= Federation of New Brunswick Faculty Associations =

Librarian organization in Canada

The Federation of New Brunswick Faculty Associations (FNBFA) is the voice of university faculty and academic librarians across the province of New Brunswick, Canada. They seek to advance their members’ professional interests and to improve the quality of the education system. The FNBFA represents 1,800 regular and contract academics through its six member associations.

The President and Vice-President are Hector Guy Adégbidi and Lacina Coulibaly respectively.

== Scholarship ==
In 1990, the FNBFA created the FNBFA Semeluk Scholarship in honor of Dr. George Peter Semeluk. Dr. Semeluk was the founding member and leading volunteer of the FNBFA and over a 30-year span, he held several positions. The FNBFA Semeluk Scholarship is intended to preserve the memory of his service and his role as a worthy model for students and faculty members. The FNBFA Semeluk Scholarship is a four- or five-year renewable scholarship, awarded annually to a student enrolled in a bachelor's program at a New Brunswick university.
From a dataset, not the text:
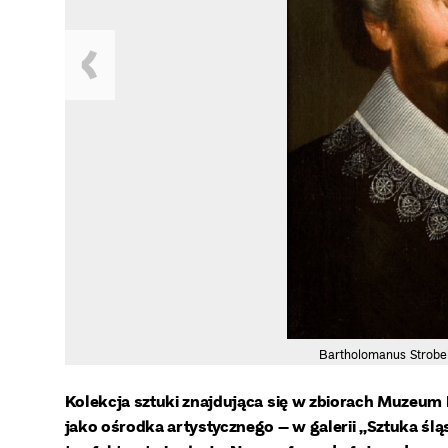
Bartholomanus Strobe
Kolekcja sztuki znajdująca się w zbiorach Muzeum
jako ośrodka artystycznego – w galerii „Sztuka śl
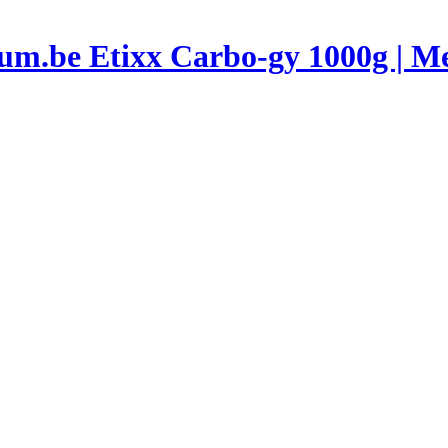
Etixx Carbo-gy 1000g | M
The amount of the scholarship is $5,000 yearly during a continuous course of studies leading to an undergraduate degree. The scholarship is renewable as long as the student is enrolled at a New Brunswick university and maintains a B+ average. The selection criteria are excellence and the financial need of the candidate. The seven university campuses of the province each nominate two candidates – one male, one female – from which the Scholarship Awards Committee selects the winner.